Export model with QAT enabeld

Hi
When exporting a model trained with QAT enabled, do I need to set cal_image_dir to export task command?

Make sure you have trained a QAT model. If it is, it is not needed.

When exporting a model that was trained with QAT enabled, the tensor scale factors to calibrate the activations are peeled out of the model and serialized to a TensorRT-readable cache file defined by the cal_cache_file argument.

1 Like

Sorry, I read documentations but I did not understand differences between --cal_cache_file and --cal_data_file.
Also I have 2 more questions:

1- when we use --engine_file, it means that tensorRt engine generated during export? Because tlt-convert generates trt engine file.

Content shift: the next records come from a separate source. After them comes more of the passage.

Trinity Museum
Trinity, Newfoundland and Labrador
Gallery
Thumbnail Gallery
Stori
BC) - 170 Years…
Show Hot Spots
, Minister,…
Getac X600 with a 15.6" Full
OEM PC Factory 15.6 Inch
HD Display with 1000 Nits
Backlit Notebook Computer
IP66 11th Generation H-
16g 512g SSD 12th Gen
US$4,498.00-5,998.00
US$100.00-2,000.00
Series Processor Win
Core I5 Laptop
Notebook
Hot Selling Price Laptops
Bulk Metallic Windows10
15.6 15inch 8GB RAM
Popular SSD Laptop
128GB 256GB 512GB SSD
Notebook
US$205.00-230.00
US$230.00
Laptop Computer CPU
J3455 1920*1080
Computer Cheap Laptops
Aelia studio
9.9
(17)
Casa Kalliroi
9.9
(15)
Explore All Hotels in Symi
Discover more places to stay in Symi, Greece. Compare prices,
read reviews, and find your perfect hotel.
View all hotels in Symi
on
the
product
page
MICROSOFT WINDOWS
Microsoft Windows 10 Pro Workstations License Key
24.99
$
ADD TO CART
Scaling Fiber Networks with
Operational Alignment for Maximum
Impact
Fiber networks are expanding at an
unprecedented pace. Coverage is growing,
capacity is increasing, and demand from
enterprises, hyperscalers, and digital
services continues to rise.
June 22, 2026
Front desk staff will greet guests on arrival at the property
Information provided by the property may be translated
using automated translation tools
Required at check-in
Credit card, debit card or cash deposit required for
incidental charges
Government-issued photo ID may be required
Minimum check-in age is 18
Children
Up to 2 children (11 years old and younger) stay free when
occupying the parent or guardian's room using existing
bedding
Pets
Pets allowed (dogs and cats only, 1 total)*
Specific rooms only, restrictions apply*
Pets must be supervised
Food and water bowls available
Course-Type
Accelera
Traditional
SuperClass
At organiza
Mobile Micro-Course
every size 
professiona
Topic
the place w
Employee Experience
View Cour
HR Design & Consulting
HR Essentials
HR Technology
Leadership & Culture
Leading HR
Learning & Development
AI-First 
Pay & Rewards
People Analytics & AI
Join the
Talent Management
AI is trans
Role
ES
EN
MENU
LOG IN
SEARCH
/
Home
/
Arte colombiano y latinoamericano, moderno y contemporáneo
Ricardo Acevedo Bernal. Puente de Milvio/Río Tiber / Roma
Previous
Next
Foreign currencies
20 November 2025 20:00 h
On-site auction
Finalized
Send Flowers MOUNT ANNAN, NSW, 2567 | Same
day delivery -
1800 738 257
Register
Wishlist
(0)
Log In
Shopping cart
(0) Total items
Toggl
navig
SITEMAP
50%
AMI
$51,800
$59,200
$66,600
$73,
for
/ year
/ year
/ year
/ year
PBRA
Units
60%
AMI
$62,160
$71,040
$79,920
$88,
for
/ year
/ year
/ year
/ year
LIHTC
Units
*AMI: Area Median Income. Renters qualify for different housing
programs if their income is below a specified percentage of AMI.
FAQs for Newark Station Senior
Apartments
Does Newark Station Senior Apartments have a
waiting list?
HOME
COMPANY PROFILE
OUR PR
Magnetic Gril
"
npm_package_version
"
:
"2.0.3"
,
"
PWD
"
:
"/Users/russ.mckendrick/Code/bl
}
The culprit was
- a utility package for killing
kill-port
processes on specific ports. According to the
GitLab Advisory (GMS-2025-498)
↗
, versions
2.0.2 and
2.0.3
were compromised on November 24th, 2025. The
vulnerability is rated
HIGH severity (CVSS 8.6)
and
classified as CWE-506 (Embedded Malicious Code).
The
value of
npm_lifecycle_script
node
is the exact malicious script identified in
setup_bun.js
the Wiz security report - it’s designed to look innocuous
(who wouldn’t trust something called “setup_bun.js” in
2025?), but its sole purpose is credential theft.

2-When we set --force_ptq, also need cal_image_dir,
–cal_cache_file and --cal_data_file?

–cal_cache_file is the calibration cache file, i.e. cal.bin . This is the output we need to use for deployment.
–cal_data_file is the calibration tensorfile from the training data. Usually it looks like calibration.tensor. Usually this file is not needed during deployment.

Some networks can also generate trt engine when run “export”. In all networks, the “tlt-converter” can generate the trt engine.

See Improving INT8 Accuracy Using Quantization Aware Training and the NVIDIA TAO Toolkit | NVIDIA Technical Blog

The model generated using the tlt-export command used earlier is not compatible for deployment on INT8 mode in the DLA. To deploy this model with the DLA, you must generate the calibration cache file using PTQ on the QAT-trained .tlt model file. You can do this by setting the force_ptq flag over the command line when running tlt-export .

Need to set –-cal_cache_file , this is the cal.bin which we need.

1 Like

Thank you so much

Hi Morganh. @Morganh
I have 1 more question about this topic.

1-When export models that are trained without QAT,
And set --cal_image_dir, --cal_data_file and
–cal_cache_file, and also generate trt.engine, is post training quantization actually done?
What is the difference with the time when we set
–force_ptq in export and generate the engine?

Thank you.

  • Yes.
  • force_ptq is a flag to force post training quantization using TensorRT for a QAT trained model. This is required if the inference platform is a Jetson with a DLA.
1 Like

This topic was automatically closed 60 days after the last reply. New replies are no longer allowed.